General Introduction
Chitu is an open source reasoning framework developed by the PACMAN team at Tsinghua University, called "Red Rabbit", which is specifically designed to run large language models. Chitu supports a variety of hardware, such as NVIDIA's GPUs and domestic chips, and can be used from stand-alone to large-scale clusters.Its highlight is inference with FP8 models, which can dramatically reduce costs, such as running DeepSeek-671B on an A800, which uses half the GPUs and is more than 3x faster than vLLM.The code is publicly available on GitHub and can be downloaded and used for free by businesses or individuals.

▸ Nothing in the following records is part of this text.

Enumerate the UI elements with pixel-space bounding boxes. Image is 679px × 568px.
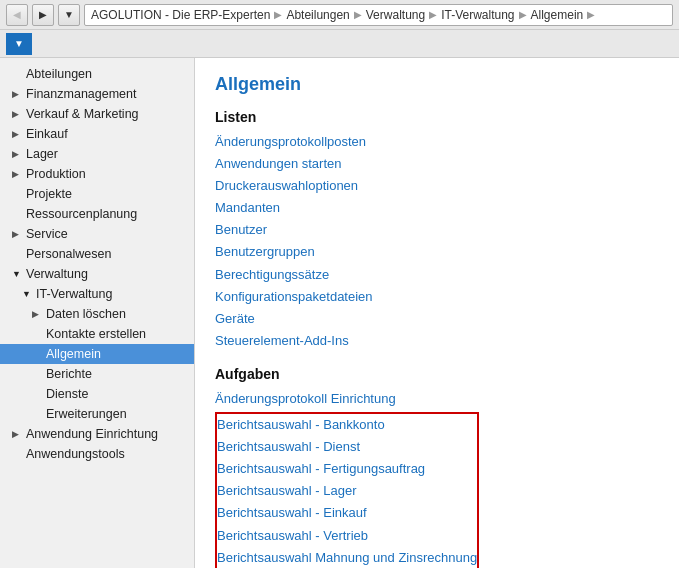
sidebar-item-einkauf[interactable]: ▶Einkauf (0, 124, 194, 144)
sidebar-label-kontakte-erstellen: Kontakte erstellen (46, 327, 146, 341)
sidebar-label-produktion: Produktion (26, 167, 86, 181)
sidebar-item-anwendung-einrichtung[interactable]: ▶Anwendung Einrichtung (0, 424, 194, 444)
sidebar-item-berichte[interactable]: Berichte (0, 364, 194, 384)
second-bar-dropdown-icon: ▼ (14, 38, 24, 49)
sidebar-item-abteilungen[interactable]: Abteilungen (0, 64, 194, 84)
highlighted-berichtsauswahl-group: Berichtsauswahl - BankkontoBerichtsauswa… (215, 412, 479, 568)
sidebar-label-berichte: Berichte (46, 367, 92, 381)
list-item[interactable]: Berechtigungssätze (215, 264, 659, 286)
sidebar-label-projekte: Projekte (26, 187, 72, 201)
highlighted-item[interactable]: Berichtsauswahl - Vertrieb (217, 525, 477, 547)
sidebar-label-einkauf: Einkauf (26, 127, 68, 141)
sidebar-item-personalwesen[interactable]: Personalwesen (0, 244, 194, 264)
list-item[interactable]: Benutzergruppen (215, 241, 659, 263)
sidebar-item-kontakte-erstellen[interactable]: Kontakte erstellen (0, 324, 194, 344)
tree-arrow-verwaltung: ▼ (12, 269, 22, 279)
content-area: Allgemein Listen Änderungsprotokollposte… (195, 58, 679, 568)
breadcrumb-1[interactable]: Abteilungen (286, 8, 349, 22)
breadcrumb-sep-1: ▶ (274, 9, 282, 20)
sidebar-item-dienste[interactable]: Dienste (0, 384, 194, 404)
sidebar-label-anwendung-einrichtung: Anwendung Einrichtung (26, 427, 158, 441)
sidebar-item-verkauf[interactable]: ▶Verkauf & Marketing (0, 104, 194, 124)
breadcrumb-4[interactable]: Allgemein (531, 8, 584, 22)
tree-arrow-it-verwaltung: ▼ (22, 289, 32, 299)
sidebar-label-verwaltung: Verwaltung (26, 267, 88, 281)
sidebar-label-it-verwaltung: IT-Verwaltung (36, 287, 112, 301)
tree-arrow-finanzmanagement: ▶ (12, 89, 22, 99)
sidebar-item-allgemein[interactable]: Allgemein (0, 344, 194, 364)
sidebar-label-finanzmanagement: Finanzmanagement (26, 87, 136, 101)
more-nav-button[interactable]: ▼ (58, 4, 80, 26)
sidebar-label-lager: Lager (26, 147, 58, 161)
more-nav-icon: ▼ (64, 9, 74, 20)
breadcrumb-sep-2: ▶ (354, 9, 362, 20)
sidebar-item-it-verwaltung[interactable]: ▼IT-Verwaltung (0, 284, 194, 304)
highlighted-item[interactable]: Berichtsauswahl - Lager (217, 480, 477, 502)
highlighted-item[interactable]: Berichtsauswahl - Dienst (217, 436, 477, 458)
breadcrumb-sep-5: ▶ (587, 9, 595, 20)
breadcrumb-bar: AGOLUTION - Die ERP-Experten ▶ Abteilung… (84, 4, 673, 26)
sidebar-item-anwendungstools[interactable]: Anwendungstools (0, 444, 194, 464)
sidebar-label-dienste: Dienste (46, 387, 88, 401)
list-item[interactable]: Änderungsprotokollposten (215, 131, 659, 153)
breadcrumb-root[interactable]: AGOLUTION - Die ERP-Experten (91, 8, 270, 22)
sidebar-item-service[interactable]: ▶Service (0, 224, 194, 244)
aufgaben-item[interactable]: Änderungsprotokoll Einrichtung (215, 388, 659, 410)
sidebar-item-produktion[interactable]: ▶Produktion (0, 164, 194, 184)
sidebar-item-ressourcenplanung[interactable]: Ressourcenplanung (0, 204, 194, 224)
sidebar-label-ressourcenplanung: Ressourcenplanung (26, 207, 137, 221)
highlighted-item[interactable]: Berichtsauswahl - Bankkonto (217, 414, 477, 436)
back-icon: ◀ (13, 9, 21, 20)
list-item[interactable]: Konfigurationspaketdateien (215, 286, 659, 308)
sidebar-label-personalwesen: Personalwesen (26, 247, 111, 261)
tree-arrow-produktion: ▶ (12, 169, 22, 179)
listen-header: Listen (215, 109, 659, 125)
sidebar-label-allgemein: Allgemein (46, 347, 101, 361)
main-layout: Abteilungen▶Finanzmanagement▶Verkauf & M… (0, 58, 679, 568)
breadcrumb-sep-3: ▶ (429, 9, 437, 20)
sidebar-item-daten-loeschen[interactable]: ▶Daten löschen (0, 304, 194, 324)
tree-arrow-service: ▶ (12, 229, 22, 239)
tree-arrow-anwendung-einrichtung: ▶ (12, 429, 22, 439)
breadcrumb-3[interactable]: IT-Verwaltung (441, 8, 514, 22)
list-item[interactable]: Druckerauswahloptionen (215, 175, 659, 197)
tree-arrow-verkauf: ▶ (12, 109, 22, 119)
highlighted-item[interactable]: Berichtsauswahl - Fertigungsauftrag (217, 458, 477, 480)
sidebar-label-service: Service (26, 227, 68, 241)
listen-list: ÄnderungsprotokollpostenAnwendungen star… (215, 131, 659, 352)
sidebar-item-erweiterungen[interactable]: Erweiterungen (0, 404, 194, 424)
sidebar-item-finanzmanagement[interactable]: ▶Finanzmanagement (0, 84, 194, 104)
forward-button[interactable]: ▶ (32, 4, 54, 26)
breadcrumb-2[interactable]: Verwaltung (366, 8, 425, 22)
second-bar-dropdown-button[interactable]: ▼ (6, 33, 32, 55)
sidebar-label-anwendungstools: Anwendungstools (26, 447, 125, 461)
list-item[interactable]: Geräte (215, 308, 659, 330)
highlighted-item[interactable]: Berichtsauswahl - Einkauf (217, 502, 477, 524)
aufgaben-list: Änderungsprotokoll EinrichtungBerichtsau… (215, 388, 659, 568)
sidebar-item-projekte[interactable]: Projekte (0, 184, 194, 204)
second-bar: ▼ (0, 30, 679, 58)
sidebar-label-daten-loeschen: Daten löschen (46, 307, 126, 321)
page-title: Allgemein (215, 74, 659, 95)
breadcrumb-sep-4: ▶ (519, 9, 527, 20)
sidebar-label-abteilungen: Abteilungen (26, 67, 92, 81)
list-item[interactable]: Steuerelement-Add-Ins (215, 330, 659, 352)
forward-icon: ▶ (39, 9, 47, 20)
sidebar-item-verwaltung[interactable]: ▼Verwaltung (0, 264, 194, 284)
highlighted-item[interactable]: Berichtsauswahl Mahnung und Zinsrechnung (217, 547, 477, 568)
sidebar-item-lager[interactable]: ▶Lager (0, 144, 194, 164)
back-button[interactable]: ◀ (6, 4, 28, 26)
tree-arrow-einkauf: ▶ (12, 129, 22, 139)
sidebar: Abteilungen▶Finanzmanagement▶Verkauf & M… (0, 58, 195, 568)
top-bar: ◀ ▶ ▼ AGOLUTION - Die ERP-Experten ▶ Abt… (0, 0, 679, 30)
list-item[interactable]: Mandanten (215, 197, 659, 219)
sidebar-label-verkauf: Verkauf & Marketing (26, 107, 139, 121)
aufgaben-header: Aufgaben (215, 366, 659, 382)
sidebar-label-erweiterungen: Erweiterungen (46, 407, 127, 421)
tree-arrow-daten-loeschen: ▶ (32, 309, 42, 319)
list-item[interactable]: Anwendungen starten (215, 153, 659, 175)
list-item[interactable]: Benutzer (215, 219, 659, 241)
tree-arrow-lager: ▶ (12, 149, 22, 159)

This is an out-of-the-box tool for production environments and is suitable for teams that want to save money but also want performance.
Function List
- It supports FP8 and BF16 model inference, and can run on old GPUs and domestic chips with low cost and high performance.
- Adapts to a wide range of hardware, from pure CPUs to GPUs such as NVIDIA A800, H20, etc., to large-scale clusters.
- Optimize inference speed with CUDA Graph for faster output in a single request.
- Provides a service interface that allows models to be invoked directly via HTTP requests.
- Supports multi-node distributed inference, suitable for high-volume task processing.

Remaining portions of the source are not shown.